- WHAT TO PRODUCE:
Write out every record below exactly as given. Leave the pictures out.

------------

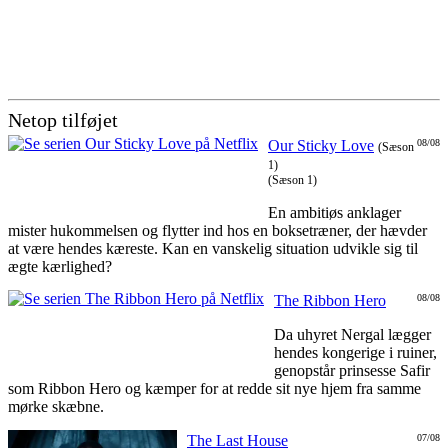
Netop tilføjet
Our Sticky Love
08/08
(Sæson
1)
(Sæson 1)
En ambitiøs anklager
mister hukommelsen og flytter ind hos en boksetræner, der hævder
at være hendes kæreste. Kan en vanskelig situation udvikle sig til
ægte kærlighed?
The Ribbon Hero
08/08
Da uhyret Nergal lægger
hendes kongerige i ruiner,
genopstår prinsesse Safir
som Ribbon Hero og kæmper for at redde sit nye hjem fra samme
mørke skæbne.
The Last House
07/08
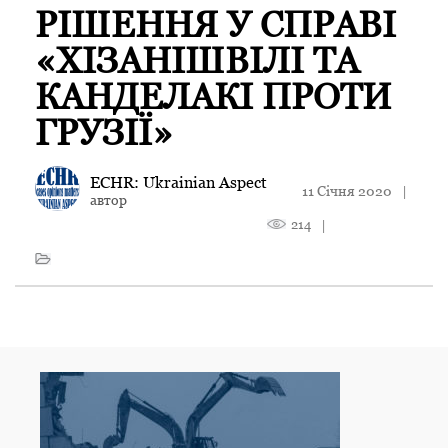
РІШЕННЯ У СПРАВІ
«ХІЗАНІШВІЛІ ТА
КАНДЕЛАКІ ПРОТИ
ГРУЗІЇ»
ECHR: Ukrainian Aspect
11 Січня 2020
|
автор
214
|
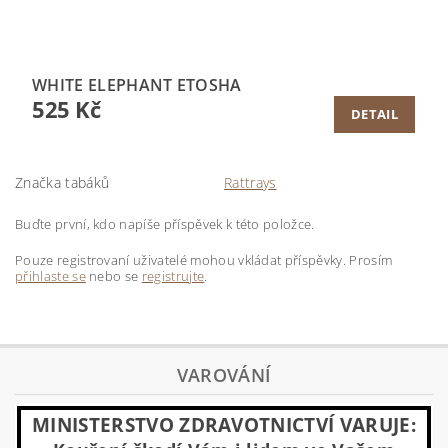
WHITE ELEPHANT ETOSHA
525 Kč
DETAIL
Značka tabáků
Rattrays
Buďte první, kdo napíše příspěvek k této položce.
Pouze registrovaní uživatelé mohou vkládat příspěvky. Prosím
přihlaste se
nebo se
registrujte
.
VAROVÁNÍ
MINISTERSTVO ZDRAVOTNICTVÍ VARUJE:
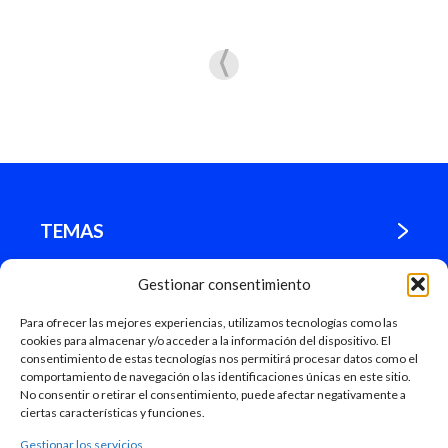
TEMAS
Gestionar consentimiento
¿DÓNDE ESTAMOS?
Para ofrecer las mejores experiencias, utilizamos tecnologías como las
cookies para almacenar y/o acceder a la información del dispositivo. El
MADRID
consentimiento de estas tecnologías nos permitirá procesar datos como el
comportamiento de navegación o las identificaciones únicas en este sitio.
No consentir o retirar el consentimiento, puede afectar negativamente a
ciertas características y funciones.
Gestionar los servicios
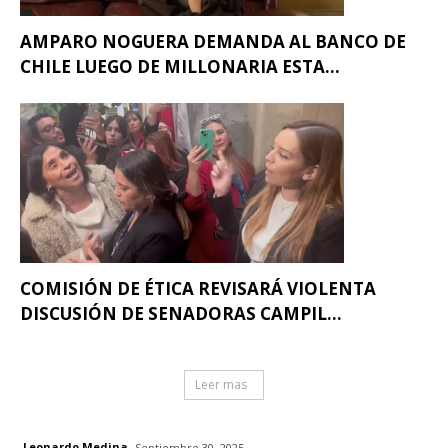
AMPARO NOGUERA DEMANDA AL BANCO DE
CHILE LUEGO DE MILLONARIA ESTA...
COMISIÓN DE ÉTICA REVISARÁ VIOLENTA
DISCUSIÓN DE SENADORAS CAMPIL...
Leer mas
Leonardo Medina
Septiembre 30, 2025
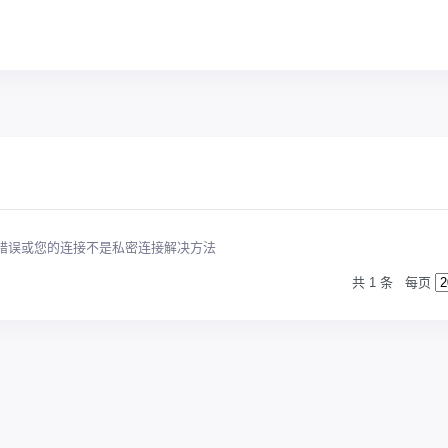
错误或您的连接不是私密连接解决方法
共 1 条
每页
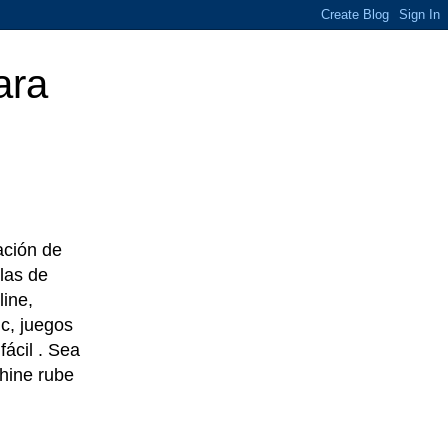
ara
eación de
las de
line,
c, juegos
ácil . Sea
chine rube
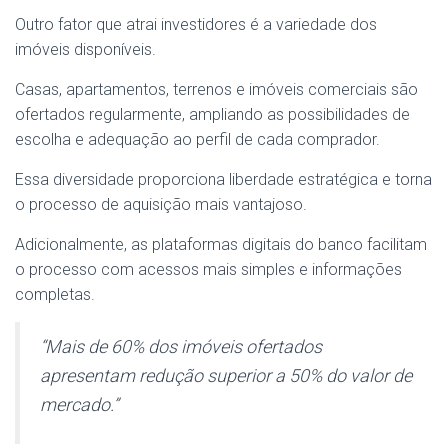
Outro fator que atrai investidores é a variedade dos
imóveis disponíveis.
Casas, apartamentos, terrenos e imóveis comerciais são
ofertados regularmente, ampliando as possibilidades de
escolha e adequação ao perfil de cada comprador.
Essa diversidade proporciona liberdade estratégica e torna
o processo de aquisição mais vantajoso.
Adicionalmente, as plataformas digitais do banco facilitam
o processo com acessos mais simples e informações
completas.
“Mais de 60% dos imóveis ofertados
apresentam redução superior a 50% do valor de
mercado.”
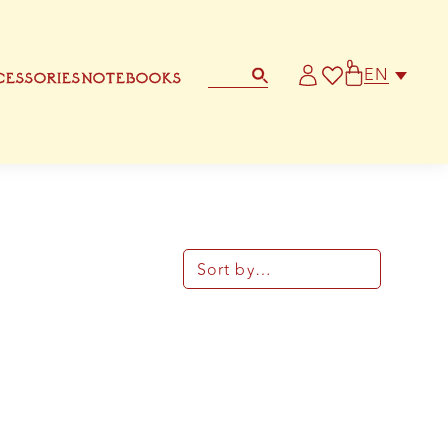
0
EN
ESSORIES
NOTEBOOKS
STATIONERY
OTHER GREETING CARD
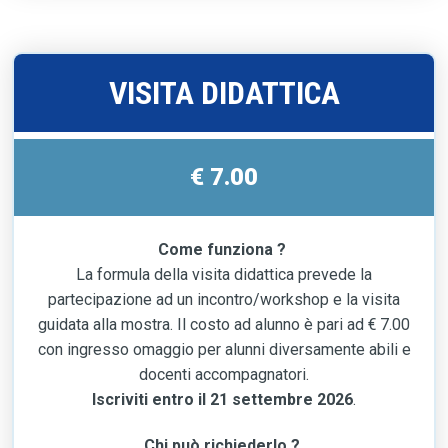
VISITA DIDATTICA
€ 7.00
Come funziona ?
La formula della visita didattica prevede la
partecipazione ad un incontro/workshop e la visita
guidata alla mostra. Il costo ad alunno è pari ad € 7.00
con ingresso omaggio per alunni diversamente abili e
docenti accompagnatori.
Iscriviti entro il 21 settembre 2026
.
Chi può richiederlo ?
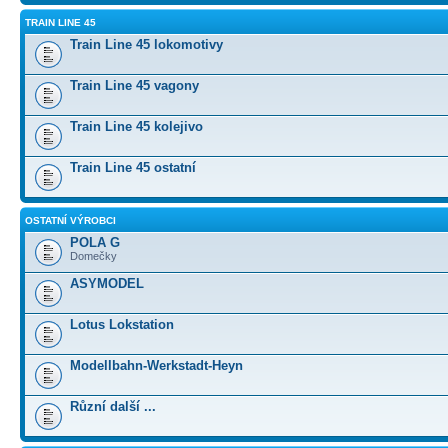
TRAIN LINE 45
Train Line 45 lokomotivy
Train Line 45 vagony
Train Line 45 kolejivo
Train Line 45 ostatní
OSTATNÍ VÝROBCI
POLA G
Domečky
ASYMODEL
Lotus Lokstation
Modellbahn-Werkstadt-Heyn
Různí další ...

------------

- RESPONSE TO THIS EXERCISE:
Netop tilføjet
Our Sticky Love
08/08
(Sæson
1)
(Sæson 1)
En ambitiøs anklager
mister hukommelsen og flytter ind hos en boksetræner, der hævder
at være hendes kæreste. Kan en vanskelig situation udvikle sig til
ægte kærlighed?
The Ribbon Hero
08/08
Da uhyret Nergal lægger
hendes kongerige i ruiner,
genopstår prinsesse Safir
som Ribbon Hero og kæmper for at redde sit nye hjem fra samme
mørke skæbne.
The Last House
07/08
РІШЕННЯ У СПРАВІ
«ХІЗАНІШВІЛІ ТА
КАНДЕЛАКІ ПРОТИ
ГРУЗІЇ»
ECHR: Ukrainian Aspect
11 Січня 2020
|
автор
214
|
WHITE ELEPHANT ETOSHA
525 Kč
DETAIL
Značka tabáků
Rattrays
Buďte první, kdo napíše příspěvek k této položce.
Pouze registrovaní uživatelé mohou vkládat příspěvky. Prosím
přihlaste se
nebo se
registrujte
.
VAROVÁNÍ
MINISTERSTVO ZDRAVOTNICTVÍ VARUJE:
TEMAS
Gestionar consentimiento
¿DÓNDE ESTAMOS?
Para ofrecer las mejores experiencias, utilizamos tecnologías como las
cookies para almacenar y/o acceder a la información del dispositivo. El
MADRID
consentimiento de estas tecnologías nos permitirá procesar datos como el
comportamiento de navegación o las identificaciones únicas en este sitio.
No consentir o retirar el consentimiento, puede afectar negativamente a
ciertas características y funciones.
Gestionar los servicios
AMPARO NOGUERA DEMANDA AL BANCO DE
CHILE LUEGO DE MILLONARIA ESTA...
COMISIÓN DE ÉTICA REVISARÁ VIOLENTA
DISCUSIÓN DE SENADORAS CAMPIL...
Leer mas
Leonardo Medina
Septiembre 30, 2025
错误或您的连接不是私密连接解决方法
共 1 条
每页
ara
eación de
las de
line,
c, juegos
ácil . Sea
chine rube
Outro fator que atrai investidores é a variedade dos
imóveis disponíveis.
Casas, apartamentos, terrenos e imóveis comerciais são
ofertados regularmente, ampliando as possibilidades de
escolha e adequação ao perfil de cada comprador.
Essa diversidade proporciona liberdade estratégica e torna
o processo de aquisição mais vantajoso.
Adicionalmente, as plataformas digitais do banco facilitam
o processo com acessos mais simples e informações
completas.
“Mais de 60% dos imóveis ofertados
apresentam redução superior a 50% do valor de
mercado.”
0
EN
ESSORIES
NOTEBOOKS
STATIONERY
OTHER GREETING CARD
VISITA DIDATTICA
€ 7.00
Come funziona ?
La formula della visita didattica prevede la
partecipazione ad un incontro/workshop e la visita
guidata alla mostra. Il costo ad alunno è pari ad € 7.00
con ingresso omaggio per alunni diversamente abili e
docenti accompagnatori.
Iscriviti entro il 21 settembre 2026
.
Chi può richiederlo ?
TRAIN LINE 45
Train Line 45 lokomotivy
Train Line 45 vagony
Train Line 45 kolejivo
Train Line 45 ostatní
OSTATNÍ VÝROBCI
POLA G
Domečky
ASYMODEL
Lotus Lokstation
Modellbahn-Werkstadt-Heyn
Různí další ...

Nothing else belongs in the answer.